# What you need to do:
Which lines in the listing below contain the word "зданий"? Copy each one.

(Records to process Opens)

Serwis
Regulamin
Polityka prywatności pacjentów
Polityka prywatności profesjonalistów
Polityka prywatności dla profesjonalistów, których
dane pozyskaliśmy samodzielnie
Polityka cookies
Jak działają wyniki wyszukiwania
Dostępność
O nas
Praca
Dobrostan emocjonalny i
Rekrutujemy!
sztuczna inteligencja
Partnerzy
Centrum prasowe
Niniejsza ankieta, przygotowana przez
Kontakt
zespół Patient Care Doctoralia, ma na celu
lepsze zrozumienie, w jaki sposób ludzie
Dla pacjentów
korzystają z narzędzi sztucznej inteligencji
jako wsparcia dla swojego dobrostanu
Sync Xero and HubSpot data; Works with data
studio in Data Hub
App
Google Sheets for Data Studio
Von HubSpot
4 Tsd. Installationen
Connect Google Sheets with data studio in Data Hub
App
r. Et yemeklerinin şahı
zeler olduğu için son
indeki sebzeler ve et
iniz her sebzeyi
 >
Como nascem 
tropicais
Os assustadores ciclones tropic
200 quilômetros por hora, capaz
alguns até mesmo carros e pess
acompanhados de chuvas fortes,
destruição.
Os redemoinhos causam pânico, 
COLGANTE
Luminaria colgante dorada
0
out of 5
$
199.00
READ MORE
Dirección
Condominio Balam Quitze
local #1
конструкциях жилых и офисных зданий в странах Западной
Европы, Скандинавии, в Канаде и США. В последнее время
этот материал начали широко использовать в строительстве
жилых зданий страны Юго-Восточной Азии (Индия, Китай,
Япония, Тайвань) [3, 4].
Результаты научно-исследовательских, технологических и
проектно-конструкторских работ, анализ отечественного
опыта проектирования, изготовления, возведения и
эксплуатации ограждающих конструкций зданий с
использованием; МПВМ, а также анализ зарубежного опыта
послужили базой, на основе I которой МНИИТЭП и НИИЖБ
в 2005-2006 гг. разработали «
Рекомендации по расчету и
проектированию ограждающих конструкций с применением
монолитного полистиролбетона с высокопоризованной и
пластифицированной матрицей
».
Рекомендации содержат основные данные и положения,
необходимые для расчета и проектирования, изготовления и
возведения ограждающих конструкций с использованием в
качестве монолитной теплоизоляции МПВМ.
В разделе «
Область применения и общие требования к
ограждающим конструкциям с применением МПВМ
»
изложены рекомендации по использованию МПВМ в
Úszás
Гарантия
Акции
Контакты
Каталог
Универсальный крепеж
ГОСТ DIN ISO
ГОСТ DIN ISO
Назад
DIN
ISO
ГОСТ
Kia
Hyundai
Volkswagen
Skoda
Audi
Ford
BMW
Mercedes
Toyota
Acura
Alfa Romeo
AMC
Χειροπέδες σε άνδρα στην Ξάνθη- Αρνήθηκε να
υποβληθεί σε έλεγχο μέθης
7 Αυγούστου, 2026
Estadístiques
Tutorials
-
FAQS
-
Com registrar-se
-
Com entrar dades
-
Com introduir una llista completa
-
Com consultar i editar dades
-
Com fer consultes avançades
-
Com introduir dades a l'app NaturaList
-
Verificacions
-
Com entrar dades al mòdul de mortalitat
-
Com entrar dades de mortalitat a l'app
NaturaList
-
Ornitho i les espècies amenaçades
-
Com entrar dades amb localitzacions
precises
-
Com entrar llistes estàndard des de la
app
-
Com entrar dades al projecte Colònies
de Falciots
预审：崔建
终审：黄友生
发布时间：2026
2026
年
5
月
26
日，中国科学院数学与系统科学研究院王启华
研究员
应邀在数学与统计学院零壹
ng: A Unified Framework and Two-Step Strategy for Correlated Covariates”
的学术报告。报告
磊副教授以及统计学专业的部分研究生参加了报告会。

(Records to process Closes)

# Response:
конструкциях жилых и офисных зданий в странах Западной
жилых зданий страны Юго-Восточной Азии (Индия, Китай,
эксплуатации ограждающих конструкций зданий с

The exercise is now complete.